Retreats Spring2014 ProteinInference
liangoaix edited this page Apr 15, 2014
·
27 revisions
Currently there is no good protein inference tool available in OpenMS. TPP_ProteinProphet adapter was written before and added in TOPPAS/External section, however it has been reported not working. For the urgent demand of protein inference tools in OpenMS, one of the feasible solutions would be to integrate existing tools.

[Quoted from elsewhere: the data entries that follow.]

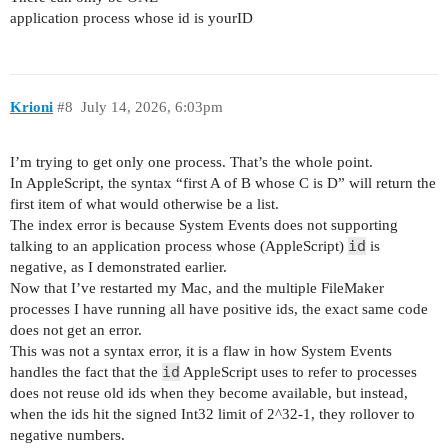
application process whose id is yourID
Krioni
#8
July 14, 2026, 6:03pm
I’m trying to get only one process. That’s the whole point.
In AppleScript, the syntax “first A of B whose C is D” will return the
first item of what would otherwise be a list.
The index error is because System Events does not supporting
id
talking to an application process whose (AppleScript)
is
negative, as I demonstrated earlier.
Now that I’ve restarted my Mac, and the multiple FileMaker
processes I have running all have positive ids, the exact same code
does not get an error.
This was not a syntax error, it is a flaw in how System Events
id
handles the fact that the
AppleScript uses to refer to processes
does not reuse old ids when they become available, but instead,
when the ids hit the signed Int32 limit of 2^32-1, they rollover to
negative numbers.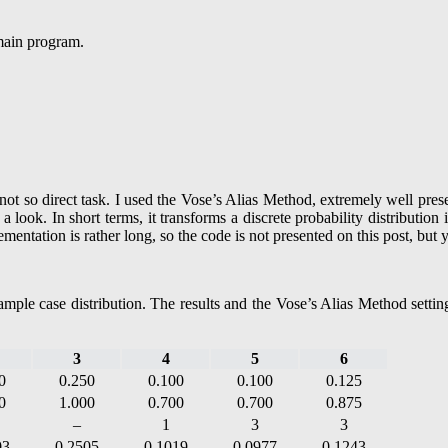
 main program.
a not so direct task. I used the Vose’s Alias Method, extremely well pr
 look. In short terms, it transforms a discrete probability distribution 
entation is rather long, so the code is not presented on this post, but 
mple case distribution. The results and the Vose’s Alias Method settings
3
4
5
6
0
0.250
0.100
0.100
0.125
0
1.000
0.700
0.700
0.875
–
1
3
3
03
0.2505
0.1019
0.0977
0.1243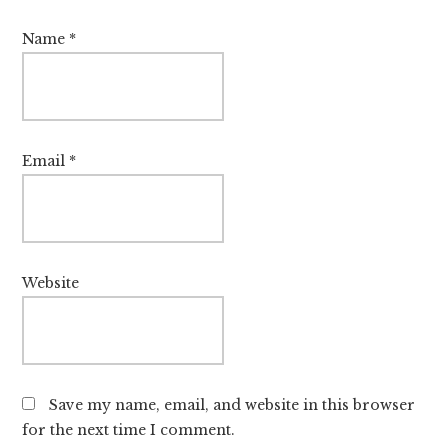
Name
*
Email
*
Website
Save my name, email, and website in this browser
for the next time I comment.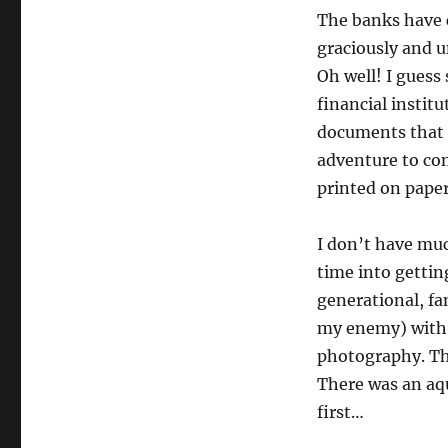
The banks have c
graciously and un
Oh well! I guess 
financial instit
documents that 
adventure to co
printed on paper
I don’t have muc
time into gettin
generational, f
my enemy) with 
photography. Th
There was an aqu
first…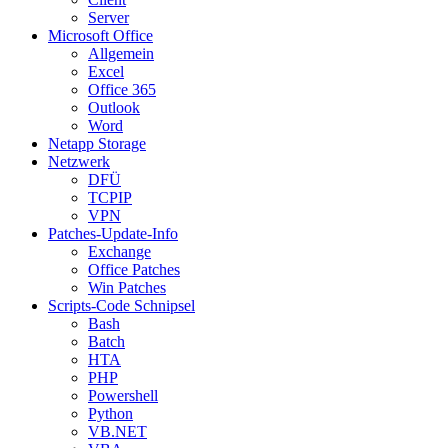
Server
Microsoft Office
Allgemein
Excel
Office 365
Outlook
Word
Netapp Storage
Netzwerk
DFÜ
TCPIP
VPN
Patches-Update-Info
Exchange
Office Patches
Win Patches
Scripts-Code Schnipsel
Bash
Batch
HTA
PHP
Powershell
Python
VB.NET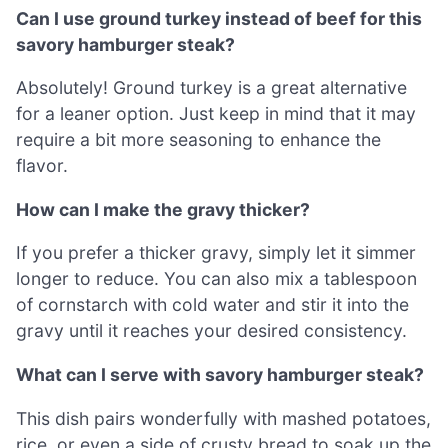
Can I use ground turkey instead of beef for this
savory hamburger steak?
Absolutely! Ground turkey is a great alternative
for a leaner option. Just keep in mind that it may
require a bit more seasoning to enhance the
flavor.
How can I make the gravy thicker?
If you prefer a thicker gravy, simply let it simmer
longer to reduce. You can also mix a tablespoon
of cornstarch with cold water and stir it into the
gravy until it reaches your desired consistency.
What can I serve with savory hamburger steak?
This dish pairs wonderfully with mashed potatoes,
rice, or even a side of crusty bread to soak up the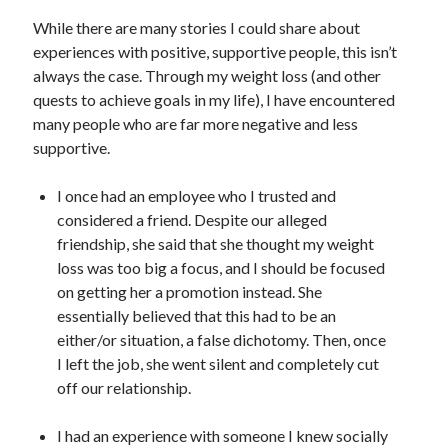
While there are many stories I could share about
experiences with positive, supportive people, this isn’t
always the case. Through my weight loss (and other
quests to achieve goals in my life), I have encountered
many people who are far more negative and less
supportive.
I once had an employee who I trusted and
considered a friend. Despite our alleged
friendship, she said that she thought my weight
loss was too big a focus, and I should be focused
on getting her a promotion instead. She
essentially believed that this had to be an
either/or situation, a false dichotomy. Then, once
I left the job, she went silent and completely cut
off our relationship.
I had an experience with someone I knew socially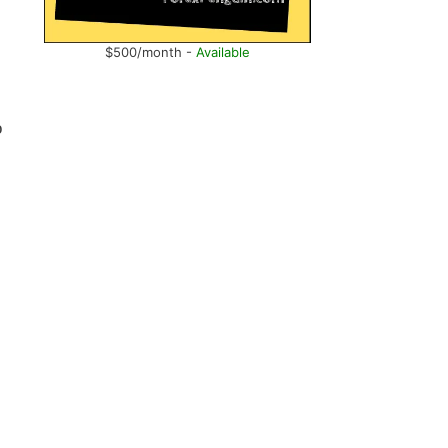
$500/month -
Available
o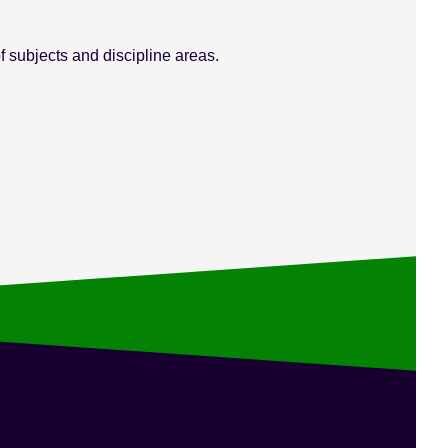
 subjects and discipline areas.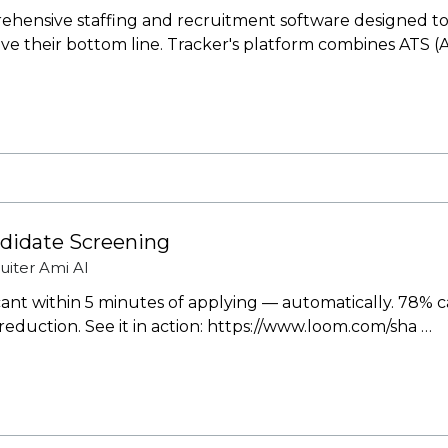
ehensive staffing and recruitment software designed to 
ove their bottom line. Tracker's platform combines ATS (
ndidate Screening
uiter
Ami AI
icant within 5 minutes of applying — automatically. 78% c
 reduction. See it in action: https://www.loom.com/sha …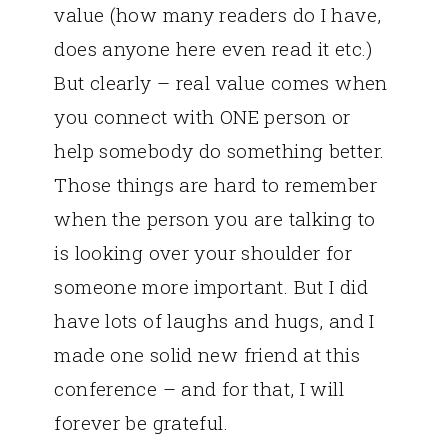
value (how many readers do I have,
does anyone here even read it etc.)
But clearly – real value comes when
you connect with ONE person or
help somebody do something better.
Those things are hard to remember
when the person you are talking to
is looking over your shoulder for
someone more important. But I did
have lots of laughs and hugs, and I
made one solid new friend at this
conference – and for that, I will
forever be grateful.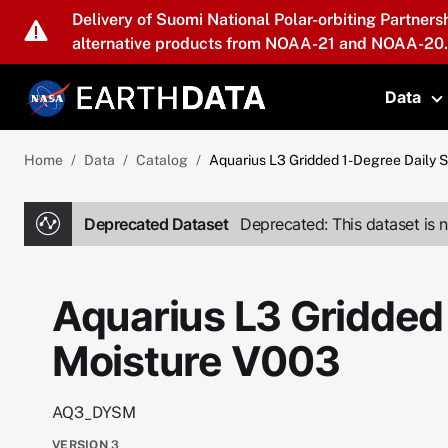
Skip to main content
Delivery of Suomi National Polar-orbiting Partners
alternative products from NOAA-21 and NOAA-20.
Data
T
Home
Data
Catalog
Aquarius L3 Gridded 1-Degree Daily 
Deprecated Dataset
Deprecated: This dataset is n
Aquarius L3 Gridded 
Moisture V003
AQ3_DYSM
VERSION
3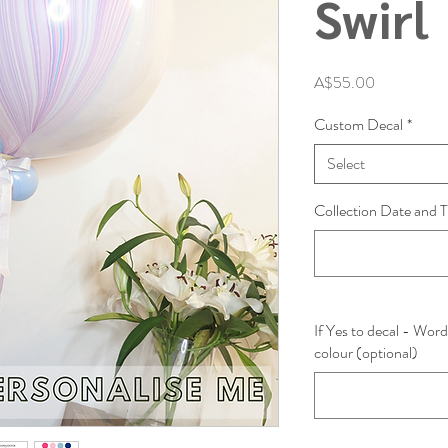
Swirl
Price
A$55.00
Custom Decal
*
Select
Collection Date and T
If Yes to decal - Word
colour (optional)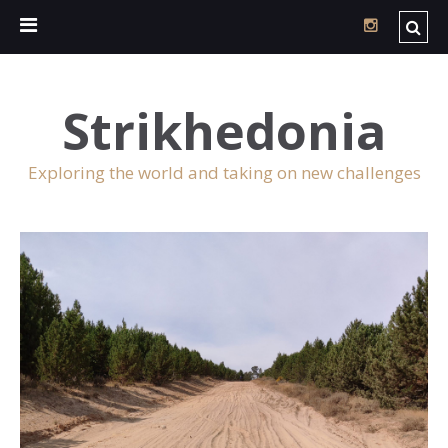
Strikhedonia
Exploring the world and taking on new challenges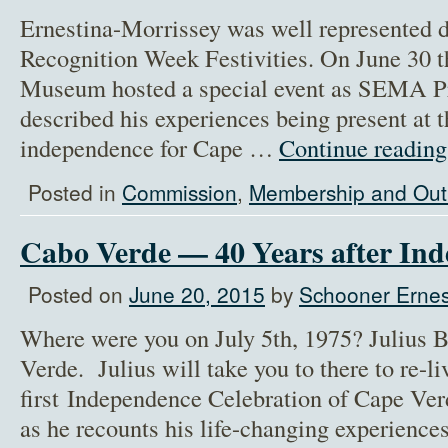
Ernestina-Morrissey was well represented 
Recognition Week Festivities. On June 30
Museum hosted a special event as SEMA Pre
described his experiences being present at t
independence for Cape …
Continue readin
Posted in
Commission
,
Membership and Out
Cabo Verde — 40 Years after In
Posted on
June 20, 2015
by
Schooner Ernes
Where were you on July 5th, 1975? Julius B
Verde. Julius will take you to there to re-li
first Independence Celebration of Cape Ver
as he recounts his life-changing experienc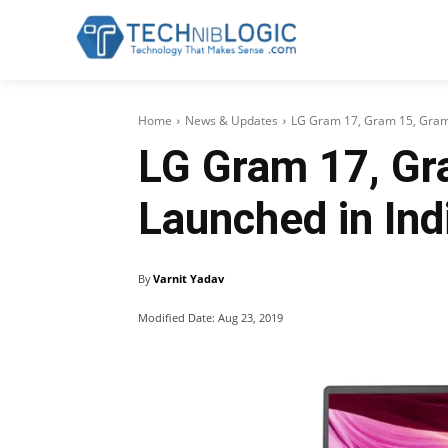
Home
News & Updates
LG Gram 17, Gram 15, Gram 
LG Gram 17, Gr
Launched in Ind
By
Varnit Yadav
Modified Date:
Aug 23, 2019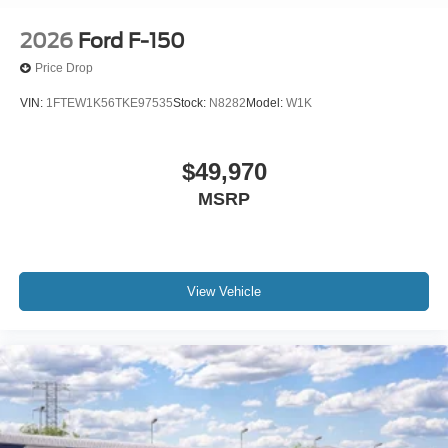
2026
Ford F-150
Price Drop
VIN:
1FTEW1K56TKE97535
Stock:
N8282
Model:
W1K
$49,970
MSRP
View Vehicle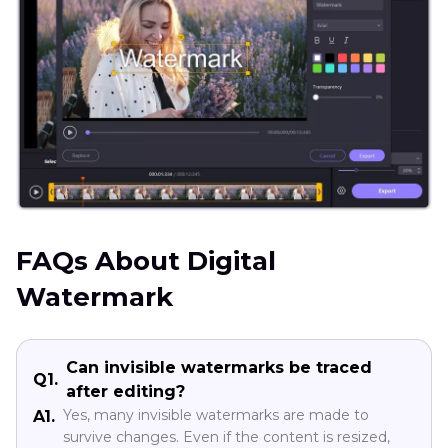
FAQs About Digital
Watermark
Can invisible watermarks be traced
Q1.
after editing?
Yes, many invisible watermarks are made to
A1.
survive changes. Even if the content is resized,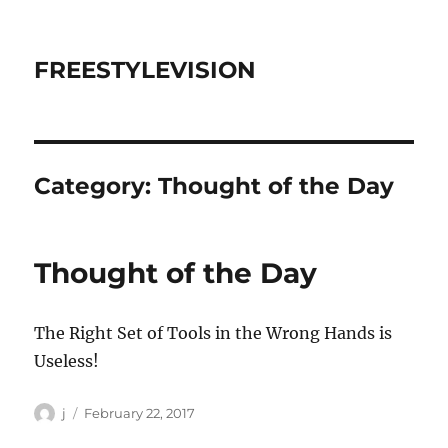
FREESTYLEVISION
Category:
Thought of the Day
Thought of the Day
The Right Set of Tools in the Wrong Hands is
Useless!
Author
Posted
j
February 22, 2017
on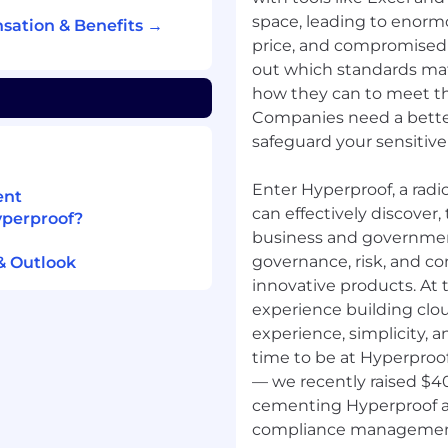
nt strategies by partner
space, leading to enormo
sation & Benefits →
gagement (e.g.,
price, and compromised 
y with audit partners,
out which standards mat
ucture for greater impact.
how they can to meet th
Companies need a bette
f the monthly partner
nications.
safeguard your sensitive
uding events, travel,
Enter Hyperproof, a rad
ent
herence to approvals
can effectively discover
yperproof?
business and governmen
governance, risk, and c
& Outlook
reements and
innovative products. At 
t growth and
experience building clou
experience, simplicity, an
SSFUL
time to be at Hyperproof.
— we recently raised $40 
s, and revenue.
cementing Hyperproof as
lable, and error-free.
compliance managemen
ls quickly.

- Fido: a C++ library with MIT license. It might go into OpenMS/contrib. Fido models a probability that a sample peptide is generated from a protein containing it with a constant value.
- ProteinProphet: the most widely used tool which has been used for comparison in most of the new algorithms. Using an EM-like algorithm, it learns‘degenerate peptide weight’. Such degenerate peptide weight corresponds to the probability of one protein being present conditional on the presence of a given peptide.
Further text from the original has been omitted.